McIntosh racial composition (Hispanics excluded from racial categories) (NH = Non-Hispanic)
| Race | Pop 2010 | Pop 2020 | % 2010 | % 2020 |
|---|---|---|---|---|
| White (NH) | 415 | 403 | 91.81% | 87.04% |
| Black or African American (NH) | 8 | 20 | 1.77% | 4.32% |
| Native American or Alaska Native (NH) | 1 | 0 | 0.22% | 0.00% |
| Asian (NH) | 3 | 1 | 0.66% | 0.22% |
| Pacific Islander or Native Hawaiian (NH) | 0 | 1 | 0.00% | 0.22% |
| Some other race (NH) | 0 | 0 | 0.00% | 0.00% |
| Two or more races/Multiracial (NH) | 5 | 22 | 1.11% | 4.75% |
| Hispanic or Latino (any race) | 20 | 16 | 4.42% | 3.46% |
| Total | 452 | 463 |  |  |

As of the 2020 United States census, there were 463 people, 148 households, and 86 families residing in the town.

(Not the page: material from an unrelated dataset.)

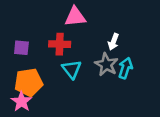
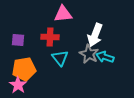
white arrow: (113, 42) -> (95, 35), size x1.6
cyan arrow: (125, 68) -> (105, 57), turned -90

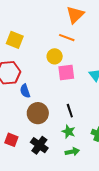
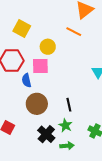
yellow circle: (55, 56) -> (48, 47), moved
pink square: (66, 73) -> (40, 66), moved
black cross: (39, 145) -> (46, 134), moved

As of the 2010 United States census, there were 452 people, 142 households, and 101 families residing in the town.

===2000 census===
At the 2000 census, there were 453 people, 227 households, and 133 families in the town. The population density was 650.8 PD/sqmi. There were 271 dwelling units at an average density of 389.4 /sqmi. The racial makeup of the town was 96.91% White, 2.43% African American, 0.22% Native American, and 0.44% from two or more races. Hispanic or Latino of any race were 1.55%.

Of the 227 households in 2000, 11.9% had children under the age of 18 living with them, 52.9% were married couples living together, 5.3% had a female householder with no husband present, and 41.4% were non-families. 34.8% of households were one person and 16.3% were one person aged 65 or older. The average household size was 2.00 and the average family size was 2.53.

The age distribution in 2000 was 13.2% under the age of 18, 3.5% from 18 to 24, 19.2% from 25 to 44, 38.4% from 45 to 64, and 25.6% 65 or older. The median age was 53 years. For every 100 females, there were 81.2 males. For every 100 females age 18 and over, there were 81.1 males.

In 2000, the median household income was $36,250, and the median family income was $58,500. Males had a median income of $33,750 versus $20,500 for females. The per capita income for the town was $20,617. About 2.7% of families and 6.3% of the population were below the poverty line, including none of those under age 18 and 14.5% of those age 65 or over.